ふみぃぃeeeee

関心領域のふみぃぃeeeeeのネタバレレビュー・内容・結末

関心領域(2023年製作の映画)
4.0

このレビューはネタバレを含みます


こういう作品を鑑賞する度に本当に映画というものは社会に接続していくための機会を与えてくれていると感じる。
画面いっぱいに映し出される物質豊かな幸せな日々の端っこに見え隠れする不穏な空気に怖さを感じつつも、それらを時折切り離して客観的に見つめる自分の事も非常にグロテスクだと思った。
物語の外へ押しやられた人々の姿は見せない、というよりヘス家の人々が一切見ようとしなかった描写に関して当時のナチスの悪行を断罪するためだけなら敢えてこういう映画の構成にはしないだろうし、彼らと等しく、今の自分たちも現在進行形でガザ地区で行われるジェノサイドをまったく見ようとしていないことを痛感させられる。(これはアカデミー授賞式でのジョナサン・グレイザーのスピーチでも触れられている。
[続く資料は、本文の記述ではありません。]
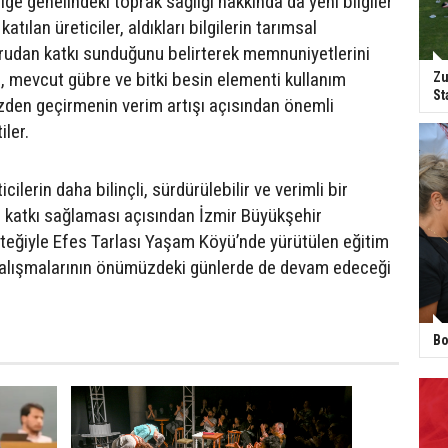
lge genelindeki toprak sağlığı hakkında da yeni bilgiler
katılan üreticiler, aldıkları bilgilerin tarımsal
ğrudan katkı sunduğunu belirterek memnuniyetlerini
ca, mevcut gübre ve bitki besin elementi kullanım
Zu
St
özden geçirmenin verim artışı açısından önemli
iler.
cilerin daha bilinçli, sürdürülebilir ve verimli bir
katkı sağlaması açısından İzmir Büyükşehir
steğiyle Efes Tarlası Yaşam Köyü’nde yürütülen eğitim
çalışmalarının önümüzdeki günlerde de devam edeceği
Bo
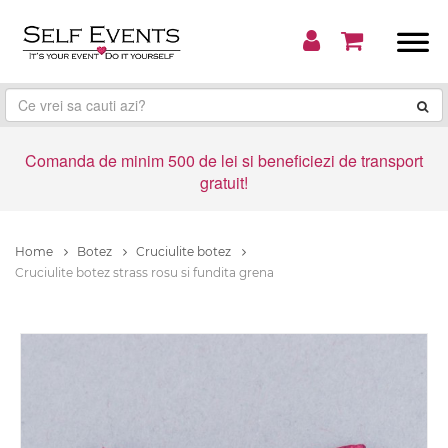
Comanda de minim 500 de lei si beneficiezi de transport
gratuit!
Home
Botez
Cruciulite botez
Cruciulite botez strass rosu si fundita grena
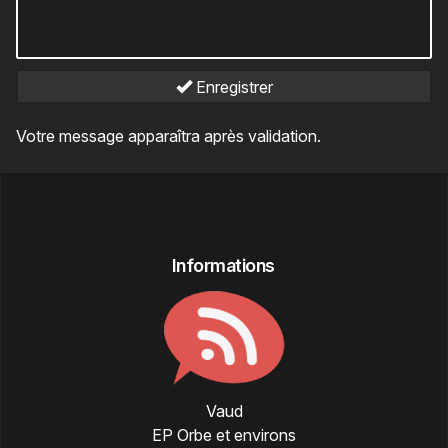
Enregistrer
Votre message apparaîtra après validation.
Informations
Vaud
EP Orbe et environs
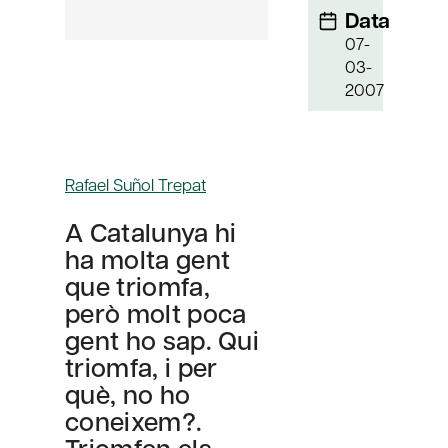
Data
07-
03-
2007
Rafael Suñol Trepat
A Catalunya hi
ha molta gent
que triomfa,
però molt poca
gent ho sap. Qui
triomfa, i per
què, no ho
coneixem?.
Triomfen els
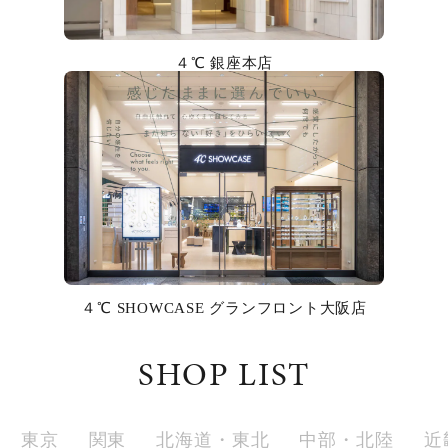
カラー
４℃ 銀座本店
誕生石
モチーフ
石の色
ファッションテイスト
着用シーン
４℃ SHOWCASE グランフロント大阪店
コレクション
SHOP LIST
レディース
～
リングサイズ
東京
関東
北海道・東北
中部・北陸
近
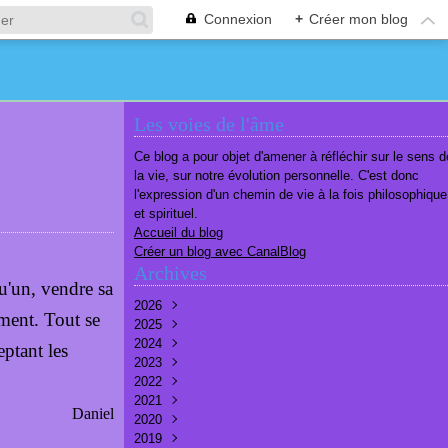
Connexion
+
Créer mon blog
Les voies de l'âme
Ce blog a pour objet d'amener à réfléchir sur le sens d
la vie, sur notre évolution personnelle. C'est donc
l'expression d'un chemin de vie à la fois philosophique
et spirituel.
Accueil du blog
Créer un blog avec CanalBlog
Archives
qu'un, vendre sa
2026
ment. Tout se
2025
Août
(2)
2024
Juillet
Décembre
(6)
(7)
eptant les
2023
Juin
Novembre
Décembre
(7)
(6)
(10)
2022
Mai
Octobre
Novembre
Décembre
(7)
(7)
(9)
(9)
2021
Avril
Septembre
Octobre
Novembre
Décembre
(6)
(8)
(9)
(3)
(7)
Daniel
2020
Mars
Août
Septembre
Octobre
Septembre
Décembre
(6)
(6)
(9)
(10)
(8)
(3)
2019
Février
Juillet
Août
Septembre
Août
Novembre
Décembre
(7)
(8)
(8)
(8)
(9)
(9)
(9)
これも見て欲しい)
賛否は分かれ、その中でも否定派の一体何を表現したい映画なのかわからなかったという感想を度々目にし、それは国際問題に接続しにくい今の日本の状況ならではかもしれないという気持ちにもなったが、自分自身も含めて、関心領域を広げていくことを止めてはいけないと強く思った。
唯一の良心とも言える少女の姿は低体温な映像で…こちらの方に色をつけて自分たちは映画を観ないといけない。